Search for a "Thunderbolt KVM switch" and you run into a strange problem: almost none exist. Thunderbolt and USB-C use the same connector, so the market sells dozens of USB-C KVMs with "Thunderbolt" scattered through the listing, but genuine Thunderbolt-certified two-computer KVMs are rare and expensive. The honest answer for most people searching this is that you don't need a true Thunderbolt KVM at all. A USB4 or USB-C switch does the same job for a fraction of the price, and the cases where Thunderbolt actually earns its cost are narrow and specific.

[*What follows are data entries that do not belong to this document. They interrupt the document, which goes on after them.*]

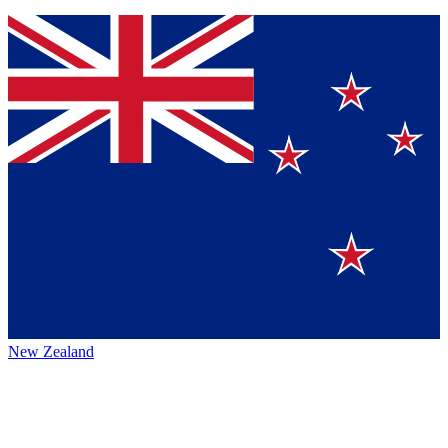
New Zealand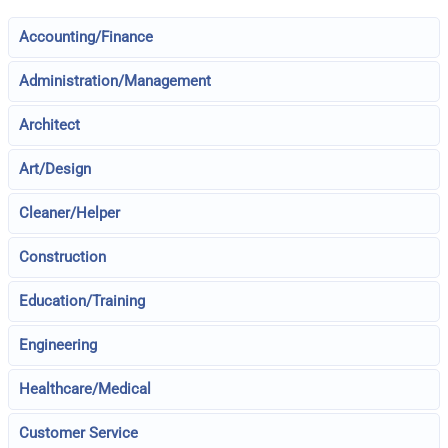
Accounting/Finance
Administration/Management
Architect
Art/Design
Cleaner/Helper
Construction
Education/Training
Engineering
Healthcare/Medical
Customer Service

This guide covers the one real Thunderbolt 4 KVM you can buy today, plus the two USB4 and USB-C switches that handle what most Mac-plus-Windows desks actually need. The decision comes down to bandwidth: Thunderbolt 4 and USB4 both top out at 40Gbps, which already covers dual 4K at 60Hz. You only step up to a Thunderbolt-specific switch when you're pushing 8K, several high-refresh 4K panels, an external GPU, or fast external storage across the switch. We've laid the whole decision out below so you can match the hardware to your chip and workflow instead of overpaying for a spec you'll never use.
Bottom line
The only true Thunderbolt KVM: The TESmart HDC202-X24 Thunderbolt 4 KVM ($680-$720) is the one certified dual-monitor Thunderbolt 4 KVM on the market. A real 40Gbps Thunderbolt link with 60W laptop charging, dual 4K@60Hz, shared Gigabit Ethernet, and EDID emulation. Worth it if you specifically need the Thunderbolt link.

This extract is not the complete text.